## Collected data
Content starts

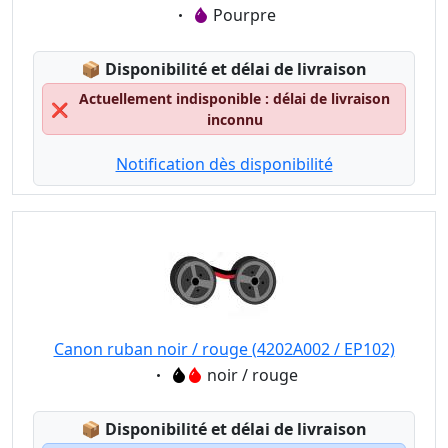
Eigenschaft:
Pourpre
Lagerstatus:
📦
Disponibilité et délai de livraison
Actuellement indisponible : délai de livraison
❌
inconnu
Notification dès disponibilité
Canon ruban noir / rouge (4202A002 / EP102)
Eigenschaft:
noir / rouge
Lagerstatus:
📦
Disponibilité et délai de livraison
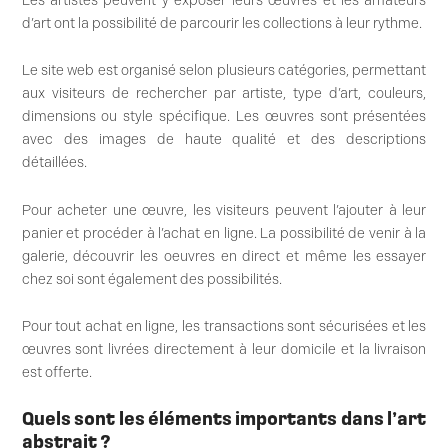
Les artistes peuvent y exposer leurs œuvres et les amateurs
d’art ont la possibilité de parcourir les collections à leur rythme.
Le site web est organisé selon plusieurs catégories, permettant
aux visiteurs de rechercher par artiste, type d’art, couleurs,
dimensions ou style spécifique. Les œuvres sont présentées
avec des images de haute qualité et des descriptions
détaillées.
Pour acheter une œuvre, les visiteurs peuvent l’ajouter à leur
panier et procéder à l’achat en ligne. La possibilité de venir à la
galerie, découvrir les oeuvres en direct et même les essayer
chez soi sont également des possibilités.
Pour tout achat en ligne, les transactions sont sécurisées et les
œuvres sont livrées directement à leur domicile et la livraison
est offerte.
Quels sont les éléments importants dans l’art
abstrait ?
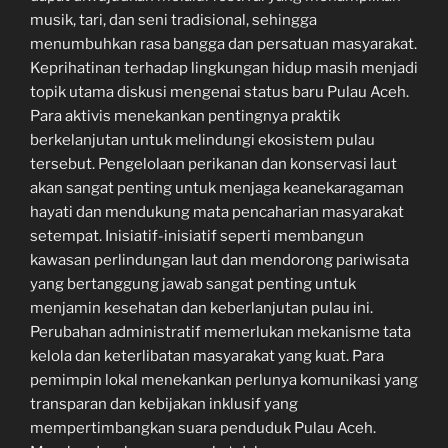
musik, tari, dan seni tradisional, sehingga
menumbuhkan rasa bangga dan persatuan masyarakat.
Keprihatinan terhadap lingkungan hidup masih menjadi
topik utama diskusi mengenai status baru Pulau Aceh.
Para aktivis menekankan pentingnya praktik
berkelanjutan untuk melindungi ekosistem pulau
tersebut. Pengelolaan perikanan dan konservasi laut
akan sangat penting untuk menjaga keanekaragaman
hayati dan mendukung mata pencaharian masyarakat
setempat. Inisiatif-inisiatif seperti membangun
kawasan perlindungan laut dan mendorong pariwisata
yang bertanggung jawab sangat penting untuk
menjamin kesehatan dan keberlanjutan pulau ini.
Perubahan administratif memerlukan mekanisme tata
kelola dan keterlibatan masyarakat yang kuat. Para
pemimpin lokal menekankan perlunya komunikasi yang
transparan dan kebijakan inklusif yang
mempertimbangkan suara penduduk Pulau Aceh.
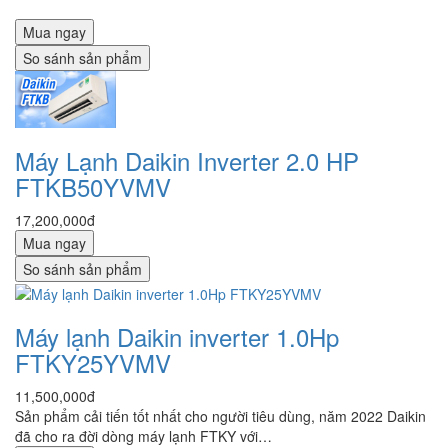
Mua ngay
So sánh sản phẩm
Máy Lạnh Daikin Inverter 2.0 HP
FTKB50YVMV
17,200,000đ
Mua ngay
So sánh sản phẩm
Máy lạnh Daikin inverter 1.0Hp
FTKY25YVMV
11,500,000đ
Sản phẩm cải tiến tốt nhất cho người tiêu dùng, năm 2022 Daikin
đã cho ra đời dòng máy lạnh FTKY với…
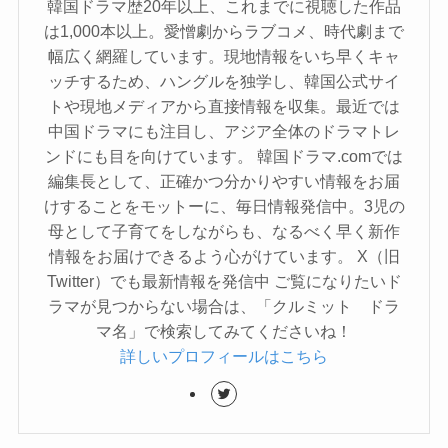
韓国ドラマ歴20年以上、これまでに視聴した作品
は1,000本以上。愛憎劇からラブコメ、時代劇まで
幅広く網羅しています。現地情報をいち早くキャ
ッチするため、ハングルを独学し、韓国公式サイ
トや現地メディアから直接情報を収集。最近では
中国ドラマにも注目し、アジア全体のドラマトレ
ンドにも目を向けています。 韓国ドラマ.comでは
編集長として、正確かつ分かりやすい情報をお届
けすることをモットーに、毎日情報発信中。3児の
母として子育てをしながらも、なるべく早く新作
情報をお届けできるよう心がけています。 X（旧
Twitter）でも最新情報を発信中 ご覧になりたいド
ラマが見つからない場合は、「クルミット ドラ
マ名」で検索してみてくださいね！
詳しいプロフィールはこちら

Content ends

Keep the pictures out and repeat exactly the lines from the beginning of the data through the line that contains "kawasan perlindungan laut", both ends included.

## EXERCISE SOLUTION
Eigenschaft:
Pourpre
Lagerstatus:
📦
Disponibilité et délai de livraison
Actuellement indisponible : délai de livraison
❌
inconnu
Notification dès disponibilité
Canon ruban noir / rouge (4202A002 / EP102)
Eigenschaft:
noir / rouge
Lagerstatus:
📦
Disponibilité et délai de livraison
Les artistes peuvent y exposer leurs œuvres et les amateurs
d’art ont la possibilité de parcourir les collections à leur rythme.
Le site web est organisé selon plusieurs catégories, permettant
aux visiteurs de rechercher par artiste, type d’art, couleurs,
dimensions ou style spécifique. Les œuvres sont présentées
avec des images de haute qualité et des descriptions
détaillées.
Pour acheter une œuvre, les visiteurs peuvent l’ajouter à leur
panier et procéder à l’achat en ligne. La possibilité de venir à la
galerie, découvrir les oeuvres en direct et même les essayer
chez soi sont également des possibilités.
Pour tout achat en ligne, les transactions sont sécurisées et les
œuvres sont livrées directement à leur domicile et la livraison
est offerte.
Quels sont les éléments importants dans l’art
abstrait ?
musik, tari, dan seni tradisional, sehingga
menumbuhkan rasa bangga dan persatuan masyarakat.
Keprihatinan terhadap lingkungan hidup masih menjadi
topik utama diskusi mengenai status baru Pulau Aceh.
Para aktivis menekankan pentingnya praktik
berkelanjutan untuk melindungi ekosistem pulau
tersebut. Pengelolaan perikanan dan konservasi laut
akan sangat penting untuk menjaga keanekaragaman
hayati dan mendukung mata pencaharian masyarakat
setempat. Inisiatif-inisiatif seperti membangun
kawasan perlindungan laut dan mendorong pariwisata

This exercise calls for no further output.